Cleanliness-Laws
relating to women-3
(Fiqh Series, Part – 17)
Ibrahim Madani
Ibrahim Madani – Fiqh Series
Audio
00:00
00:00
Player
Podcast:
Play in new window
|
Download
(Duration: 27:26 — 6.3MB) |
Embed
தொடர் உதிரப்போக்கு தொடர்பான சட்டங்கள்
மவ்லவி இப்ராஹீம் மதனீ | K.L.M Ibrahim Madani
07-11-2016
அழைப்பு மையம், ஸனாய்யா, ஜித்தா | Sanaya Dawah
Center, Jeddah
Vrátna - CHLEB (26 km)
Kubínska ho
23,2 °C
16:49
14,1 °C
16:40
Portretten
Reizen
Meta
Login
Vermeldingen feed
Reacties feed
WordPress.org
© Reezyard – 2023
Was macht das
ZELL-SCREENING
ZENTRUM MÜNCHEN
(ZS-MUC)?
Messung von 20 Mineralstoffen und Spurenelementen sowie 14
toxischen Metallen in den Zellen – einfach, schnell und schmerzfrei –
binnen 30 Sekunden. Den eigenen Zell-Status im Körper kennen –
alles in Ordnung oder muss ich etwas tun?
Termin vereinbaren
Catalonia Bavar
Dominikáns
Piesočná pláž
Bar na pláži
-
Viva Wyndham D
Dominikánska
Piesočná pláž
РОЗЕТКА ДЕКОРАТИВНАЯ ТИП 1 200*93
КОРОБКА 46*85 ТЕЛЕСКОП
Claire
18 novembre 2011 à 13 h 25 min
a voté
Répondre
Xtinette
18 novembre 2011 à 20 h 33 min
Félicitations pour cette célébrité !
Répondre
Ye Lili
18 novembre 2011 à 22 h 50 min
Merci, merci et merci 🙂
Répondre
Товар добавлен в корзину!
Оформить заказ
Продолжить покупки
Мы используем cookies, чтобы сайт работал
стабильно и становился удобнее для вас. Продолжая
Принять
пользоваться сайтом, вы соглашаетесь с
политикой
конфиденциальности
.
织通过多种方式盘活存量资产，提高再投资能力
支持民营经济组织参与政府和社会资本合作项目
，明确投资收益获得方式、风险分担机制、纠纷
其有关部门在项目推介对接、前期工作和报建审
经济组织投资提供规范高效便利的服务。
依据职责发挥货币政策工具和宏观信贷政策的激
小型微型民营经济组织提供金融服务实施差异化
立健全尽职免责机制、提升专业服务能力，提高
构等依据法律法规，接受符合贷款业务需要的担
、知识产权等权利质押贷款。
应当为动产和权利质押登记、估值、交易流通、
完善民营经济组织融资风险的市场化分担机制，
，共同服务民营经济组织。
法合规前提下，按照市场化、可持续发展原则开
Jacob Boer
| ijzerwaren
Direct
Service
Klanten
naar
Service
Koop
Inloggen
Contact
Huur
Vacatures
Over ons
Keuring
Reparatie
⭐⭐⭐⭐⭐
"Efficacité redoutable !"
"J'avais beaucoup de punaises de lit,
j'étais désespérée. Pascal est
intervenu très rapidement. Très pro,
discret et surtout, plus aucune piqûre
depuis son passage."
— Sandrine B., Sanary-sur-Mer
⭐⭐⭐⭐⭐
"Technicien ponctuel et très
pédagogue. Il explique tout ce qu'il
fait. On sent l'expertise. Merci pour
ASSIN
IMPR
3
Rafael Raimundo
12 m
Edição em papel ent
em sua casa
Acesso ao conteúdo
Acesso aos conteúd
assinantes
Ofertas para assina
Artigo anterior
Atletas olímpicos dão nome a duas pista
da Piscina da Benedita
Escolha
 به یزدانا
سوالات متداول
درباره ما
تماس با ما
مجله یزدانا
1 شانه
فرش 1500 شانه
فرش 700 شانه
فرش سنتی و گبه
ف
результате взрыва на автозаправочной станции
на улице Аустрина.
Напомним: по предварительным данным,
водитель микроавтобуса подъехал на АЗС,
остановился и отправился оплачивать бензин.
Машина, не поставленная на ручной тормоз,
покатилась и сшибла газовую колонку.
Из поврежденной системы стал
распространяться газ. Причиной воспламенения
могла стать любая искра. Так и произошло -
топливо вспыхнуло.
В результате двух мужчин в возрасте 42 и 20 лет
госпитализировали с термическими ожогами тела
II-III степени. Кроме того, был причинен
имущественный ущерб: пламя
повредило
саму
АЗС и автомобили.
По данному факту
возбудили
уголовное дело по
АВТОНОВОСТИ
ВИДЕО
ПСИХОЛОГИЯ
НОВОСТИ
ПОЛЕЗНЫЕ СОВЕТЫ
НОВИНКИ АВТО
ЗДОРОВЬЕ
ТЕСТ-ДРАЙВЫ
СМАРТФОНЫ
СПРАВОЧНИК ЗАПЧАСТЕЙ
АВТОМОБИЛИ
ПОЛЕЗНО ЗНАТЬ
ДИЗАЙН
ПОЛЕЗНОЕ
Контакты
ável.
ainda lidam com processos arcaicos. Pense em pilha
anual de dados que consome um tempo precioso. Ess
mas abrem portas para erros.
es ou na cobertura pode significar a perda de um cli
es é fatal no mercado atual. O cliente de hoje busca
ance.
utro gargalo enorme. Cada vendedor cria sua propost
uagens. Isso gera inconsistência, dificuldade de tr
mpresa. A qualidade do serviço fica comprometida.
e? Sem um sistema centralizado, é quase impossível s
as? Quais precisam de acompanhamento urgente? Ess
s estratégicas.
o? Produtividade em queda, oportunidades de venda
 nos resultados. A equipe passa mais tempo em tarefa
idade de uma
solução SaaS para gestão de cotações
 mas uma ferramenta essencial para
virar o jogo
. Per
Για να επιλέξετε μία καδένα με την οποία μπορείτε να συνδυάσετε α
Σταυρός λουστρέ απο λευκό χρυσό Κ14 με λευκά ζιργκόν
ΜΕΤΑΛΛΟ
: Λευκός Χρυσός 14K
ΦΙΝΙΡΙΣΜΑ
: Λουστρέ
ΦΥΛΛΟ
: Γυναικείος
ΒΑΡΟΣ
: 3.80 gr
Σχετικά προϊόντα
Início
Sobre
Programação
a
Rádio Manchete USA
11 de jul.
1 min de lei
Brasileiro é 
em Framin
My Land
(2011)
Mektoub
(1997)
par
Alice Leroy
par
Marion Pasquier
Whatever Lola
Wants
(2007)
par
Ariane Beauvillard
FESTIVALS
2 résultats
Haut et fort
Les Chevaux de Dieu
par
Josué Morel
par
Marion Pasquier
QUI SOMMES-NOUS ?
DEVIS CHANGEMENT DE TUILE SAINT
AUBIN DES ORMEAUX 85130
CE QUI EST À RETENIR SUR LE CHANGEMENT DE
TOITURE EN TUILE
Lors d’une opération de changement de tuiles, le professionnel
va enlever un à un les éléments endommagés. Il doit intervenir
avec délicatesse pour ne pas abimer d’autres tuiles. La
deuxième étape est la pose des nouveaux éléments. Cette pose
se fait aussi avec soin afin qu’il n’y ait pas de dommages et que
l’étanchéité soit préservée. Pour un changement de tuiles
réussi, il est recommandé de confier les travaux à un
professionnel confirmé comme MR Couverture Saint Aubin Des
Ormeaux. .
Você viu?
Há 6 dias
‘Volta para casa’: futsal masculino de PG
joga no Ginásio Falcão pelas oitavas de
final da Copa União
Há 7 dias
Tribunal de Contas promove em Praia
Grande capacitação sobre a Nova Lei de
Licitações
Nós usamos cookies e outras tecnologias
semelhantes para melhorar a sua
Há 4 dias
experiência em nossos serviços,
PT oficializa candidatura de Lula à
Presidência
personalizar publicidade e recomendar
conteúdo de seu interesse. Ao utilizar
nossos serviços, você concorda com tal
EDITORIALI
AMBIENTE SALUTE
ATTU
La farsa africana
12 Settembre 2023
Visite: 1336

#####

### WHAT YOU NEED TO DO
The response should consist of all the entries, copied without any alteration.

### EXERCISE SOLUTION
Cleanliness-Laws
relating to women-3
(Fiqh Series, Part – 17)
Ibrahim Madani
Ibrahim Madani – Fiqh Series
Audio
00:00
00:00
Player
Podcast:
Play in new window
|
Download
(Duration: 27:26 — 6.3MB) |
Embed
தொடர் உதிரப்போக்கு தொடர்பான சட்டங்கள்
மவ்லவி இப்ராஹீம் மதனீ | K.L.M Ibrahim Madani
07-11-2016
அழைப்பு மையம், ஸனாய்யா, ஜித்தா | Sanaya Dawah
Center, Jeddah
Vrátna - CHLEB (26 km)
Kubínska ho
23,2 °C
16:49
14,1 °C
16:40
Portretten
Reizen
Meta
Login
Vermeldingen feed
Reacties feed
WordPress.org
© Reezyard – 2023
Was macht das
ZELL-SCREENING
ZENTRUM MÜNCHEN
(ZS-MUC)?
Messung von 20 Mineralstoffen und Spurenelementen sowie 14
toxischen Metallen in den Zellen – einfach, schnell und schmerzfrei –
binnen 30 Sekunden. Den eigenen Zell-Status im Körper kennen –
alles in Ordnung oder muss ich etwas tun?
Termin vereinbaren
Catalonia Bavar
Dominikáns
Piesočná pláž
Bar na pláži
-
Viva Wyndham D
Dominikánska
Piesočná pláž
РОЗЕТКА ДЕКОРАТИВНАЯ ТИП 1 200*93
КОРОБКА 46*85 ТЕЛЕСКОП
Claire
18 novembre 2011 à 13 h 25 min
a voté
Répondre
Xtinette
18 novembre 2011 à 20 h 33 min
Félicitations pour cette célébrité !
Répondre
Ye Lili
18 novembre 2011 à 22 h 50 min
Merci, merci et merci 🙂
Répondre
Товар добавлен в корзину!
Оформить заказ
Продолжить покупки
Мы используем cookies, чтобы сайт работал
стабильно и становился удобнее для вас. Продолжая
Принять
пользоваться сайтом, вы соглашаетесь с
политикой
конфиденциальности
.
织通过多种方式盘活存量资产，提高再投资能力
支持民营经济组织参与政府和社会资本合作项目
，明确投资收益获得方式、风险分担机制、纠纷
其有关部门在项目推介对接、前期工作和报建审
经济组织投资提供规范高效便利的服务。
依据职责发挥货币政策工具和宏观信贷政策的激
小型微型民营经济组织提供金融服务实施差异化
立健全尽职免责机制、提升专业服务能力，提高
构等依据法律法规，接受符合贷款业务需要的担
、知识产权等权利质押贷款。
应当为动产和权利质押登记、估值、交易流通、
完善民营经济组织融资风险的市场化分担机制，
，共同服务民营经济组织。
法合规前提下，按照市场化、可持续发展原则开
Jacob Boer
| ijzerwaren
Direct
Service
Klanten
naar
Service
Koop
Inloggen
Contact
Huur
Vacatures
Over ons
Keuring
Reparatie
⭐⭐⭐⭐⭐
"Efficacité redoutable !"
"J'avais beaucoup de punaises de lit,
j'étais désespérée. Pascal est
intervenu très rapidement. Très pro,
discret et surtout, plus aucune piqûre
depuis son passage."
— Sandrine B., Sanary-sur-Mer
⭐⭐⭐⭐⭐
"Technicien ponctuel et très
pédagogue. Il explique tout ce qu'il
fait. On sent l'expertise. Merci pour
ASSIN
IMPR
3
Rafael Raimundo
12 m
Edição em papel ent
em sua casa
Acesso ao conteúdo
Acesso aos conteúd
assinantes
Ofertas para assina
Artigo anterior
Atletas olímpicos dão nome a duas pista
da Piscina da Benedita
Escolha
 به یزدانا
سوالات متداول
درباره ما
تماس با ما
مجله یزدانا
1 شانه
فرش 1500 شانه
فرش 700 شانه
فرش سنتی و گبه
ف
результате взрыва на автозаправочной станции
на улице Аустрина.
Напомним: по предварительным данным,
водитель микроавтобуса подъехал на АЗС,
остановился и отправился оплачивать бензин.
Машина, не поставленная на ручной тормоз,
покатилась и сшибла газовую колонку.
Из поврежденной системы стал
распространяться газ. Причиной воспламенения
могла стать любая искра. Так и произошло -
топливо вспыхнуло.
В результате двух мужчин в возрасте 42 и 20 лет
госпитализировали с термическими ожогами тела
II-III степени. Кроме того, был причинен
имущественный ущерб: пламя
повредило
саму
АЗС и автомобили.
По данному факту
возбудили
уголовное дело по
АВТОНОВОСТИ
ВИДЕО
ПСИХОЛОГИЯ
НОВОСТИ
ПОЛЕЗНЫЕ СОВЕТЫ
НОВИНКИ АВТО
ЗДОРОВЬЕ
ТЕСТ-ДРАЙВЫ
СМАРТФОНЫ
СПРАВОЧНИК ЗАПЧАСТЕЙ
АВТОМОБИЛИ
ПОЛЕЗНО ЗНАТЬ
ДИЗАЙН
ПОЛЕЗНОЕ
Контакты
ável.
ainda lidam com processos arcaicos. Pense em pilha
anual de dados que consome um tempo precioso. Ess
mas abrem portas para erros.
es ou na cobertura pode significar a perda de um cli
es é fatal no mercado atual. O cliente de hoje busca
ance.
utro gargalo enorme. Cada vendedor cria sua propost
uagens. Isso gera inconsistência, dificuldade de tr
mpresa. A qualidade do serviço fica comprometida.
e? Sem um sistema centralizado, é quase impossível s
as? Quais precisam de acompanhamento urgente? Ess
s estratégicas.
o? Produtividade em queda, oportunidades de venda
 nos resultados. A equipe passa mais tempo em tarefa
idade de uma
solução SaaS para gestão de cotações
 mas uma ferramenta essencial para
virar o jogo
. Per
Για να επιλέξετε μία καδένα με την οποία μπορείτε να συνδυάσετε α
Σταυρός λουστρέ απο λευκό χρυσό Κ14 με λευκά ζιργκόν
ΜΕΤΑΛΛΟ
: Λευκός Χρυσός 14K
ΦΙΝΙΡΙΣΜΑ
: Λουστρέ
ΦΥΛΛΟ
: Γυναικείος
ΒΑΡΟΣ
: 3.80 gr
Σχετικά προϊόντα
Início
Sobre
Programação
a
Rádio Manchete USA
11 de jul.
1 min de lei
Brasileiro é 
em Framin
My Land
(2011)
Mektoub
(1997)
par
Alice Leroy
par
Marion Pasquier
Whatever Lola
Wants
(2007)
par
Ariane Beauvillard
FESTIVALS
2 résultats
Haut et fort
Les Chevaux de Dieu
par
Josué Morel
par
Marion Pasquier
QUI SOMMES-NOUS ?
DEVIS CHANGEMENT DE TUILE SAINT
AUBIN DES ORMEAUX 85130
CE QUI EST À RETENIR SUR LE CHANGEMENT DE
TOITURE EN TUILE
Lors d’une opération de changement de tuiles, le professionnel
va enlever un à un les éléments endommagés. Il doit intervenir
avec délicatesse pour ne pas abimer d’autres tuiles. La
deuxième étape est la pose des nouveaux éléments. Cette pose
se fait aussi avec soin afin qu’il n’y ait pas de dommages et que
l’étanchéité soit préservée. Pour un changement de tuiles
réussi, il est recommandé de confier les travaux à un
professionnel confirmé comme MR Couverture Saint Aubin Des
Ormeaux. .
Você viu?
Há 6 dias
‘Volta para casa’: futsal masculino de PG
joga no Ginásio Falcão pelas oitavas de
final da Copa União
Há 7 dias
Tribunal de Contas promove em Praia
Grande capacitação sobre a Nova Lei de
Licitações
Nós usamos cookies e outras tecnologias
semelhantes para melhorar a sua
Há 4 dias
experiência em nossos serviços,
PT oficializa candidatura de Lula à
Presidência
personalizar publicidade e recomendar
conteúdo de seu interesse. Ao utilizar
nossos serviços, você concorda com tal
EDITORIALI
AMBIENTE SALUTE
ATTU
La farsa africana
12 Settembre 2023
Visite: 1336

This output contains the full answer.